INPUT:
=== Section Start ===
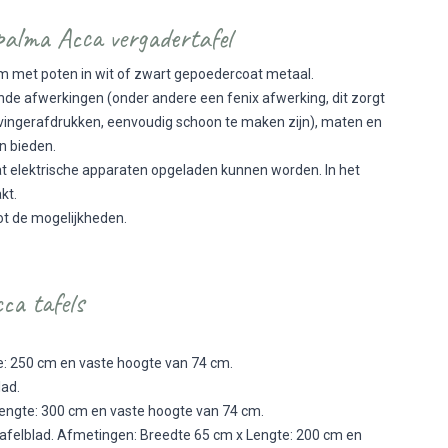
alma Acca vergadertafel
m met poten in wit of zwart gepoedercoat metaal.
nde afwerkingen (onder andere een fenix afwerking, dit zorgt
s vingerafdrukken, eenvoudig schoon te maken zijn), maten en
n bieden.
odat elektrische apparaten opgeladen kunnen worden. In het
akt.
ot de mogelijkheden.
ca tafels
e: 250 cm en vaste hoogte van 74 cm.
lad.
engte: 300 cm en vaste hoogte van 74 cm.
afelblad. Afmetingen: Breedte 65 cm x Lengte: 200 cm en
=== Section End ===
At the line containing "e: 250 cm en vaste hoogte van 74 cm.", start copying. Continue exactly through the final line of the entries above and stop there.

e: 250 cm en vaste hoogte van 74 cm.
lad.
engte: 300 cm en vaste hoogte van 74 cm.
afelblad. Afmetingen: Breedte 65 cm x Lengte: 200 cm en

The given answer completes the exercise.